Jako żona Toma Cruise’a i matka rozpieszczanej ponad miarę Suri, Katie Holmes nie ma łatwego życia: gdziekolwiek się pojawi, prześladują ją polujący na zdjęcie roku paparazzi. Tak już jest, kiedy zostaje się obwołaną „Audrey Hepburn naszych czasów”, osobą piękną i zarazem inteligentną, a w dodatku spełnieniem amerykańskiego marzenia.
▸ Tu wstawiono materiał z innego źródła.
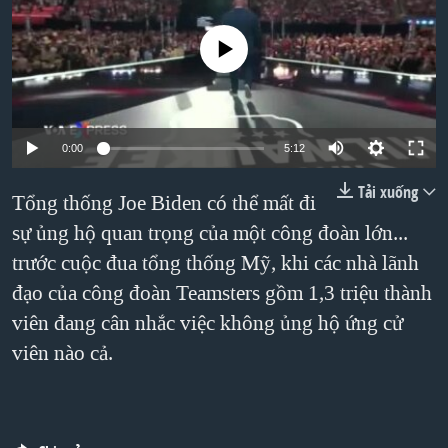
TẠI
VIDEO
"Tìm"
NGƯỜI VIỆT HẢI NGOẠI
HÀNH TRÌNH BẦU CỬ 2024
No media source currently available
NGHE
ĐỜI SỐNG
MỘT NĂM CHIẾN TRANH TẠI DẢI GAZA
KINH TẾ
MẠNG XÃ HỘI
GIẢI MÃ VÀNH ĐAI & CON ĐƯỜNG
KHOA HỌC
NGÀY TỊ NẠN THẾ GIỚI
0:00
5:12
SỨC KHOẺ
TRỊNH VĨNH BÌNH - NGƯỜI HẠ 'BÊN THẮNG CUỘC'
Tải xuống
Tổng thống Joe Biden có thể mất đi
Ngôn ngữ khác
VĂN HOÁ
GROUND ZERO – XƯA VÀ NAY
sự ủng hộ quan trọng của một công đoàn lớn...
THỂ THAO
CHI PHÍ CHIẾN TRANH AFGHANISTAN
trước cuộc đua tổng thống Mỹ, khi các nhà lãnh
GIÁO DỤC
đạo của công đoàn Teamsters gồm 1,3 triệu thành
CÁC GIÁ TRỊ CỘNG HÒA Ở VIỆT NAM
viên đang cân nhắc việc không ủng hộ ứng cử
THƯỢNG ĐỈNH TRUMP-KIM TẠI VIỆT NAM
viên nào cả.
TRỊNH VĨNH BÌNH VS. CHÍNH PHỦ VIỆT NAM
NGƯ DÂN VIỆT VÀ LÀN SÓNG TRỘM HẢI SÂM
BÊN KIA QUỐC LỘ: TIẾNG VỌNG TỪ NÔNG THÔN MỸ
Katie Holmes, "Chłopak do towarzystwa", reż. Robert Pulcini, Shari Springer Berman, fot. Kino Świat
Pochodząca z Ohio Katie Holmes była wzorową uczennicą, ojciec widział w niej przyszłą lekarkę, jednak ona już jako czternastolatka próbowała sił w zupełnie innej branży. Wybijająca się cheerleaderka, uczęszczała do szkoły modelek w rodzinnym mieście, a jej szefowa zabrała ją na konkurs talentów do Nowego Jorku. Taśma z finału trafiła do Hollywood, gdzie wybrano ją do ważnej choć drobnej roli w „Burzy lodowej” Anga Lee.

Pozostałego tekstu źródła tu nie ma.